Instructions to follow
In the entries that follow, the first line to write out is the one containing "Die HSG holte", and the last is the one containing "wspólnych więzów rodzinnych.". Reproduce that stretch exactly, with nothing before or after it.

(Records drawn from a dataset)
Content starts

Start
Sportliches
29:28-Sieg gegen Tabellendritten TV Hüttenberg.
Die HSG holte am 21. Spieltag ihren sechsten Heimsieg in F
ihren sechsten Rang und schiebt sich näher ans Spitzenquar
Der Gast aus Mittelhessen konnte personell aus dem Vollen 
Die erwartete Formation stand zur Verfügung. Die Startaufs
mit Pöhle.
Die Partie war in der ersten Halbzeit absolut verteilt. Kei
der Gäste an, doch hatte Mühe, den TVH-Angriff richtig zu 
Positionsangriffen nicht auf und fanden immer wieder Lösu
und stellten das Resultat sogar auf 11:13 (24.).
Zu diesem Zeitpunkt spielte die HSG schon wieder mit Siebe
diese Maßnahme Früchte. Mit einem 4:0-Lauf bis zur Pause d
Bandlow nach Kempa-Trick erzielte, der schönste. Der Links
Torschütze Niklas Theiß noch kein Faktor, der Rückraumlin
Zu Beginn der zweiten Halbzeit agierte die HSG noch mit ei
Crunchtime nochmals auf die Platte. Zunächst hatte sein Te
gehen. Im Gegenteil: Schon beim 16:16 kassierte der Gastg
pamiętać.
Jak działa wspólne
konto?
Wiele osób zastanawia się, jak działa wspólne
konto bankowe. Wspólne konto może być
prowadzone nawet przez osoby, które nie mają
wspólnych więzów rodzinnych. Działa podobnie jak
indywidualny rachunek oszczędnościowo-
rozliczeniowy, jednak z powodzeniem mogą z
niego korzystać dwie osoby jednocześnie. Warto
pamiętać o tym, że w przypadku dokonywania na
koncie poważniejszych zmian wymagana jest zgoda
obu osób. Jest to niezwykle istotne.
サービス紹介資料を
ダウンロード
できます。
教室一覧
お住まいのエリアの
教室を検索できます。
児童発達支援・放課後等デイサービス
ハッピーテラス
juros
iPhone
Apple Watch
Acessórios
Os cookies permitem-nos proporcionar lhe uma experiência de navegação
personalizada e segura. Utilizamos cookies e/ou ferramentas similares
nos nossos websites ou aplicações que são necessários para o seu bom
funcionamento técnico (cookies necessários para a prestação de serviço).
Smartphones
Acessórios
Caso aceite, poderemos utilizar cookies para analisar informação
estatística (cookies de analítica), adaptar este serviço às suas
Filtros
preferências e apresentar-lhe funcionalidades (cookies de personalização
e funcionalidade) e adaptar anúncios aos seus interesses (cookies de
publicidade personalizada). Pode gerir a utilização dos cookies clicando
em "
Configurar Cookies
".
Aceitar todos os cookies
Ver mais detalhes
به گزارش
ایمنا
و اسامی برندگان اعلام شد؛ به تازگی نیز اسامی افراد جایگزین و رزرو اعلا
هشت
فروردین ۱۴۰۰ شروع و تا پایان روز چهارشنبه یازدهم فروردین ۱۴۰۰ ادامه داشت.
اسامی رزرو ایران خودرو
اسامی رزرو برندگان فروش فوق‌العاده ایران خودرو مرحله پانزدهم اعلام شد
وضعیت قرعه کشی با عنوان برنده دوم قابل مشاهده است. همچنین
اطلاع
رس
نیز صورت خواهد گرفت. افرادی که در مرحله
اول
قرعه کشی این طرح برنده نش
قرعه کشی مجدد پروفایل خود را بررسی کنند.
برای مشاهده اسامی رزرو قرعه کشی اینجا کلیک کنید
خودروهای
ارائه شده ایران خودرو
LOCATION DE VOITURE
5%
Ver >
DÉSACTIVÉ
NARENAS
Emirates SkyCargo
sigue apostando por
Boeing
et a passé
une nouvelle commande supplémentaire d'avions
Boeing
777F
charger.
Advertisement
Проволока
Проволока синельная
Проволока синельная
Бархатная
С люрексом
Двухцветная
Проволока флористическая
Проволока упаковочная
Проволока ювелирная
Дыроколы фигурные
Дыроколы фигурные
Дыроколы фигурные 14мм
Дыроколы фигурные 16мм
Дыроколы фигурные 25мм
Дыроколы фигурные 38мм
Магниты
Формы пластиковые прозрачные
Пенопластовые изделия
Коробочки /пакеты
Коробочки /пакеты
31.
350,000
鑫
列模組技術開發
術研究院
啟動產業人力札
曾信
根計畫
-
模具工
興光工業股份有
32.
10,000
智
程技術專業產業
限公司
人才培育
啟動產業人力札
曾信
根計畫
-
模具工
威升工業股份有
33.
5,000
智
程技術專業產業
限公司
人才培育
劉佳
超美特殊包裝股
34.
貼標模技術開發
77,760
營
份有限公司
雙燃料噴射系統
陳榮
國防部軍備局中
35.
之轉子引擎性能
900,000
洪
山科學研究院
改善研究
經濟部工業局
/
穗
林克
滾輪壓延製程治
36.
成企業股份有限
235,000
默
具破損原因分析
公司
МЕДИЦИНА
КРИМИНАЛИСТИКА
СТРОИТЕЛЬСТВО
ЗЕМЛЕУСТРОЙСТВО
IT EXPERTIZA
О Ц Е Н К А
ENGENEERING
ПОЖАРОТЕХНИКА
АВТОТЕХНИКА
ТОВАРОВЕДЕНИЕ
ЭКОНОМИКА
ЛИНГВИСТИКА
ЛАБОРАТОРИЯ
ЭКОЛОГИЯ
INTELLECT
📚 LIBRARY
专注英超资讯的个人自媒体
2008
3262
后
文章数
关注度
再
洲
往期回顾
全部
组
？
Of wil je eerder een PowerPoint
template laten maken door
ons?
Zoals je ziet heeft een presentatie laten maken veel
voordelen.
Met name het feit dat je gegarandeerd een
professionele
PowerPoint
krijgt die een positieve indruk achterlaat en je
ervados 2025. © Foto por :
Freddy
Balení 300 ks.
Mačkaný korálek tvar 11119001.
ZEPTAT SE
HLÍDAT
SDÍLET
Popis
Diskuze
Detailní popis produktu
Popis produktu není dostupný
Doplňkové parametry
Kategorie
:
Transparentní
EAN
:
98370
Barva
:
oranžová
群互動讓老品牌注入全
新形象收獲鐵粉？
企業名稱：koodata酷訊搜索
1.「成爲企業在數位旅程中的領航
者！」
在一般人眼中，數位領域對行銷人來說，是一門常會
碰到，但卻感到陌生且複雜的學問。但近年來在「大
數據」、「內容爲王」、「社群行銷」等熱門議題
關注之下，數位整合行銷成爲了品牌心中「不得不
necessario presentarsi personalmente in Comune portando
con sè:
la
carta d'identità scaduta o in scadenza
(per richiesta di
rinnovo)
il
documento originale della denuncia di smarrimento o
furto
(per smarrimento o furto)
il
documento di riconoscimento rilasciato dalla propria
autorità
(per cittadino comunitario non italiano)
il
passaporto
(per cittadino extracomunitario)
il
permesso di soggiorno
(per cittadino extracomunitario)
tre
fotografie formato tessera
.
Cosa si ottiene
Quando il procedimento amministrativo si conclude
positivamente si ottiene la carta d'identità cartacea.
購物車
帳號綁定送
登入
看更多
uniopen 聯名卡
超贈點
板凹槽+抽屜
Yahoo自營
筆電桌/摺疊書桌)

Content ends

Answer for the task
Die HSG holte am 21. Spieltag ihren sechsten Heimsieg in F
ihren sechsten Rang und schiebt sich näher ans Spitzenquar
Der Gast aus Mittelhessen konnte personell aus dem Vollen 
Die erwartete Formation stand zur Verfügung. Die Startaufs
mit Pöhle.
Die Partie war in der ersten Halbzeit absolut verteilt. Kei
der Gäste an, doch hatte Mühe, den TVH-Angriff richtig zu 
Positionsangriffen nicht auf und fanden immer wieder Lösu
und stellten das Resultat sogar auf 11:13 (24.).
Zu diesem Zeitpunkt spielte die HSG schon wieder mit Siebe
diese Maßnahme Früchte. Mit einem 4:0-Lauf bis zur Pause d
Bandlow nach Kempa-Trick erzielte, der schönste. Der Links
Torschütze Niklas Theiß noch kein Faktor, der Rückraumlin
Zu Beginn der zweiten Halbzeit agierte die HSG noch mit ei
Crunchtime nochmals auf die Platte. Zunächst hatte sein Te
gehen. Im Gegenteil: Schon beim 16:16 kassierte der Gastg
pamiętać.
Jak działa wspólne
konto?
Wiele osób zastanawia się, jak działa wspólne
konto bankowe. Wspólne konto może być
prowadzone nawet przez osoby, które nie mają
wspólnych więzów rodzinnych. Działa podobnie jak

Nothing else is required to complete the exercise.